From the data that follows, copy every line with the string "φαγητό".
***
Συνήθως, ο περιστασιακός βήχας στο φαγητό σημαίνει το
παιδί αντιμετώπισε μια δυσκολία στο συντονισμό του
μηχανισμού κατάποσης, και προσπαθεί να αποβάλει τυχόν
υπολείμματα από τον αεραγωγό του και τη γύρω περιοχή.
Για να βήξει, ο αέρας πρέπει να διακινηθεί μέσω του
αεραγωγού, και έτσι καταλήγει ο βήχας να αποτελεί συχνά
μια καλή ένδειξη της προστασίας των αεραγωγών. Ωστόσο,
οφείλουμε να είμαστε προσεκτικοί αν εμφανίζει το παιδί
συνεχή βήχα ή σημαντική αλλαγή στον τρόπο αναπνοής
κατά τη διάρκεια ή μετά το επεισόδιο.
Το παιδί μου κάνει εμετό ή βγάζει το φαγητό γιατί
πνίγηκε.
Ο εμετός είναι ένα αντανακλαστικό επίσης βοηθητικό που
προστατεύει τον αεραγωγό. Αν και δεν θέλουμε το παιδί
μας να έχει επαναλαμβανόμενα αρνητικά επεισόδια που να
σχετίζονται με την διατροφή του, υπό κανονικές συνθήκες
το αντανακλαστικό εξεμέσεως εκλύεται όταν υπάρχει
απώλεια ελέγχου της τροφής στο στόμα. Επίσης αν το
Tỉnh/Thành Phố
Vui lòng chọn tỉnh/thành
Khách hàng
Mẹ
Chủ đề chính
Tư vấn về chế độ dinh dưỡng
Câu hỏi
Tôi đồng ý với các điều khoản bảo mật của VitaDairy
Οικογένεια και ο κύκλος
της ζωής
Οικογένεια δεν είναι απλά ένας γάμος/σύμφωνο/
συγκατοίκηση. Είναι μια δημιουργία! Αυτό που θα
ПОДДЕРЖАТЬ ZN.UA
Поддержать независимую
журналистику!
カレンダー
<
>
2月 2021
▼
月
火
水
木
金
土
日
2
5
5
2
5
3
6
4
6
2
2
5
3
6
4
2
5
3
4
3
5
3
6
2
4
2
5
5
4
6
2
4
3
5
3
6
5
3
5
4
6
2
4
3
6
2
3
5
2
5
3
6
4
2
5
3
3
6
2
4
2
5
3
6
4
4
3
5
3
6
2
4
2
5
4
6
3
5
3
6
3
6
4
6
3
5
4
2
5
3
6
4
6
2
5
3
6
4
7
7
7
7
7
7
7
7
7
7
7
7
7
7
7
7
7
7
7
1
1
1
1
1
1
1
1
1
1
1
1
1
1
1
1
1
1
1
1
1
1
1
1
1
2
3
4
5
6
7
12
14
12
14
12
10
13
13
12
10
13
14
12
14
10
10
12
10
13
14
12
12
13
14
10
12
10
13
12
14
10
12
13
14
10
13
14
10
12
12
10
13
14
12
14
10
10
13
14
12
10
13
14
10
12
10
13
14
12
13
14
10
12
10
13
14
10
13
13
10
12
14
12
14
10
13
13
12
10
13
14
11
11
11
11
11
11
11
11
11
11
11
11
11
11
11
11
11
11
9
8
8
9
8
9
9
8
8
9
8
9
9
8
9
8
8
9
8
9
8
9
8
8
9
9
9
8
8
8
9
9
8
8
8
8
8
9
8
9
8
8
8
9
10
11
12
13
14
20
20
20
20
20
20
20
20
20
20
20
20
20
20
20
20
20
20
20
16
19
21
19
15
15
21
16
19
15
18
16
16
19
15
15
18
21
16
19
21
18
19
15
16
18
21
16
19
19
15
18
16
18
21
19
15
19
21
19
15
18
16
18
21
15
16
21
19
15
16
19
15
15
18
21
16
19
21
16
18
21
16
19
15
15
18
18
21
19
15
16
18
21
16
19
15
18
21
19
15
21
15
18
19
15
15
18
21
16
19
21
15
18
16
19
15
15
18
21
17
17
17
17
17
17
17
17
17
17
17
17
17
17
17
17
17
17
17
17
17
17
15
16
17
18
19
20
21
***
#### [EXERCISE RESULT]
Συνήθως, ο περιστασιακός βήχας στο φαγητό σημαίνει το
Το παιδί μου κάνει εμετό ή βγάζει το φαγητό γιατί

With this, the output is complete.